First, Mr. Allen designated a model line to optimize. He defined the grouping method based on the product run and set the centerline from there. Then he put the rate lock into practice on a line capable of running 5,600 lbs per hour that averaged 4,400 lbs, or a 78% OEE. Once the proper centerline was established, the line had a 12% rate reduction and a new target lock rate of 4,920 lbs. “With that slow down, we lost the peaks, but we also lost the valleys,” Mr. Allen said. Now the line runs at a 91.4%OEE. “Since I’ve been in this role, we’ve never sped a line up.”

With a good system, autonomous manufacturing happens.“In that case, you should be doing a lot of work before the machine ever gets to you,” Mr. Allen suggested. “Don’t ever stop improving. The operators are the voice; let them tell you where the changes are needed.”

As Mr. Holland professed at the technical conference, a bakery can invest in the industry’s most state-of-the-art equipment, but without properly training employees, it’s a moot point.

With all the investments made into the Princeton plant, people are the heart of the matter. “Employee engagement is always top of mind,” Mr. Allen said. And it’s permeating other TreeHouse facilities. “We’re definitely using Princeton as a model,” added Terry Melton, director of operations, TreeHouse Foods.

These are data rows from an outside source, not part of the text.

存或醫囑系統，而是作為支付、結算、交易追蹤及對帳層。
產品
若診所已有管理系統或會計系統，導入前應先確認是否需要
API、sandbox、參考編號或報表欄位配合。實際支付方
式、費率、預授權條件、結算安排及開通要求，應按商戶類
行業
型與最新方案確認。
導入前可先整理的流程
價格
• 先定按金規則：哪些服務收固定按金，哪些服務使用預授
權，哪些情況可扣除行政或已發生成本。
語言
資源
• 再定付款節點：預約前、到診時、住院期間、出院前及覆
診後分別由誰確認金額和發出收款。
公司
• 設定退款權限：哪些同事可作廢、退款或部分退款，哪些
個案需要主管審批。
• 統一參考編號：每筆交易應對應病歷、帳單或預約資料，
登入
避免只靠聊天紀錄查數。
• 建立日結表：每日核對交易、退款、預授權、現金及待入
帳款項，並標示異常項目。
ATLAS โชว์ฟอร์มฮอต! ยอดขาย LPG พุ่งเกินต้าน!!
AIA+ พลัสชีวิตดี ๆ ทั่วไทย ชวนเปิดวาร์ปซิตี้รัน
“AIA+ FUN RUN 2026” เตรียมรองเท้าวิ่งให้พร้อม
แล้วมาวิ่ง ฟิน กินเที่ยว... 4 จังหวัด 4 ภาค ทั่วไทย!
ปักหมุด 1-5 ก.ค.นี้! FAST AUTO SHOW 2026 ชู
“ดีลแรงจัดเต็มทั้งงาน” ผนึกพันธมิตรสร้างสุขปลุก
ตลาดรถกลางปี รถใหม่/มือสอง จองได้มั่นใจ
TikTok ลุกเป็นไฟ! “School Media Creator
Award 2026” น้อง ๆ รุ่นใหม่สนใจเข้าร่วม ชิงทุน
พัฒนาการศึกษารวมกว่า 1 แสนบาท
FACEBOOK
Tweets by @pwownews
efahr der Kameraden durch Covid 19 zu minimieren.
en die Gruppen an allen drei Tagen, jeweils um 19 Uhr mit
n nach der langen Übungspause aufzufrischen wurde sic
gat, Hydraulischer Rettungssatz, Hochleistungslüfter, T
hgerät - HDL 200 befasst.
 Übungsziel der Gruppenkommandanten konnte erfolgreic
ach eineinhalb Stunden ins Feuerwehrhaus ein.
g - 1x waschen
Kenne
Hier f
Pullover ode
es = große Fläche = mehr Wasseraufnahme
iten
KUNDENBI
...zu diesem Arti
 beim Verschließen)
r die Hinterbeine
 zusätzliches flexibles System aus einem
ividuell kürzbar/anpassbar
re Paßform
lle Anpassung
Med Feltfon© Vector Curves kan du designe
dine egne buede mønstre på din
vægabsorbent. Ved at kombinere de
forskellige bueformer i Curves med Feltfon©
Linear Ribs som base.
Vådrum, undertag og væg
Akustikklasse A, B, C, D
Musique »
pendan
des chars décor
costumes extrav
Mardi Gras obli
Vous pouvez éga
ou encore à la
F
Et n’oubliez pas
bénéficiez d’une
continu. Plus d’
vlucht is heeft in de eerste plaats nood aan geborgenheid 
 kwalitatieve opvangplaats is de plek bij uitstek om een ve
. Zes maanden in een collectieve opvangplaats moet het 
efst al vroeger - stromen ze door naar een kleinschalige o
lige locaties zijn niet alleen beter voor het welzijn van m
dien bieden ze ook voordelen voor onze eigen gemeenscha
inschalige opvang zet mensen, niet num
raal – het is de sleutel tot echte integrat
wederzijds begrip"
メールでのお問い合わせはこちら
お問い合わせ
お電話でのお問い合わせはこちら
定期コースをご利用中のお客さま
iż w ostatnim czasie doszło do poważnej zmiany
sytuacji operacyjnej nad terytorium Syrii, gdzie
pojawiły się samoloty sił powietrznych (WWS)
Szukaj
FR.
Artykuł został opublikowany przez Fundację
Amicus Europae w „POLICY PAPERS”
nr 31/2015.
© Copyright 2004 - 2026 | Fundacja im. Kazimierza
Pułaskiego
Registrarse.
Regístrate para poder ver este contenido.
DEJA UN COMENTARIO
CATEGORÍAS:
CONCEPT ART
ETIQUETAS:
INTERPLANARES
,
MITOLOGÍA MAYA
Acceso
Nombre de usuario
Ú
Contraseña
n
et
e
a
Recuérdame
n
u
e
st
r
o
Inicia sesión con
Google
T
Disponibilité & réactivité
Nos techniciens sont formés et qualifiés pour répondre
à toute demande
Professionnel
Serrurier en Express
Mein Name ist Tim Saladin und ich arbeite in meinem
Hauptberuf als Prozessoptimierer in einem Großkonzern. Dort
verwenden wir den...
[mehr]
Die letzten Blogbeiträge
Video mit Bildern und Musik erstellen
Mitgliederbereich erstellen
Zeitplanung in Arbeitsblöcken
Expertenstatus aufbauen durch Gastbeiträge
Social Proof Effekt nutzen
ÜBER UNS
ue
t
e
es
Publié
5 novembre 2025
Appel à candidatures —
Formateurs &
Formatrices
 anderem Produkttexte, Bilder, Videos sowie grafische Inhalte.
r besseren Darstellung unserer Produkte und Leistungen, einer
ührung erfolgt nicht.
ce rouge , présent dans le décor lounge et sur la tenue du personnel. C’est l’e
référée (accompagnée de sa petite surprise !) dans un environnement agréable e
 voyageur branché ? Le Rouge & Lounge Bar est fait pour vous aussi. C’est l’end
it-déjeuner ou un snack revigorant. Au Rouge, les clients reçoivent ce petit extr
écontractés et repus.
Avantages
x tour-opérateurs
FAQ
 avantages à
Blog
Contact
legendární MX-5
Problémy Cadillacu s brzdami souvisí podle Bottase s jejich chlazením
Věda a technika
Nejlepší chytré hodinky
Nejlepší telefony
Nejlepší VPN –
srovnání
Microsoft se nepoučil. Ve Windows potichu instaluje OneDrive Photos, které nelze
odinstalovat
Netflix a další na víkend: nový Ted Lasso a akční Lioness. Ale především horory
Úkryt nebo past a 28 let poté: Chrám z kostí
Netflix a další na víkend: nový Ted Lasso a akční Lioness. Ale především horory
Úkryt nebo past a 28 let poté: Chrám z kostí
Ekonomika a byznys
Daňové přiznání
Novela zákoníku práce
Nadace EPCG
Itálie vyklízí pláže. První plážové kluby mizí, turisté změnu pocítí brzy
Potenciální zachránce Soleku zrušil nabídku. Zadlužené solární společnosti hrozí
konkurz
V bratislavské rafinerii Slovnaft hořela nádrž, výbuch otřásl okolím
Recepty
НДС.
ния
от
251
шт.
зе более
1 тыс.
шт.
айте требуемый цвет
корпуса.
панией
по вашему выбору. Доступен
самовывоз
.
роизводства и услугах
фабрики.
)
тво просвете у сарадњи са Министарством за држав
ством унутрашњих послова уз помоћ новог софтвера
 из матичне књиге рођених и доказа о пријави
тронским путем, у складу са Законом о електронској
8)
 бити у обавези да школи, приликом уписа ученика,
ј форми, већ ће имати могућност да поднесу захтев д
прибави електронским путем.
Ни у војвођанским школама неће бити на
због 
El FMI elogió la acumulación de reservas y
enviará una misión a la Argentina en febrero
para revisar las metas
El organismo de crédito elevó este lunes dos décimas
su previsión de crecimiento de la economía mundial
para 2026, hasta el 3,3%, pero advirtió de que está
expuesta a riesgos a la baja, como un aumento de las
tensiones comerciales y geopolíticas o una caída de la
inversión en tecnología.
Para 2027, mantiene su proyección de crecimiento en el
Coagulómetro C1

When it comes to continuous improvement, especially in a bakery the size of TreeHouse’s Princeton facility, it’s easy to miss the forest for the trees. In other words, large investments coupled with daily operational improvements don’t always yield immediate results. Sometimes it’s about perspective.

“It’s easy to look at it on a micro level and think things aren’t changing at the pace you want them to,” Mr. Allen said. “But then you think back to two, three or five years ago and realize we’re doing things today we wouldn’t have dreamed possible. It’s amazing the things we’ve empowered our people to do.”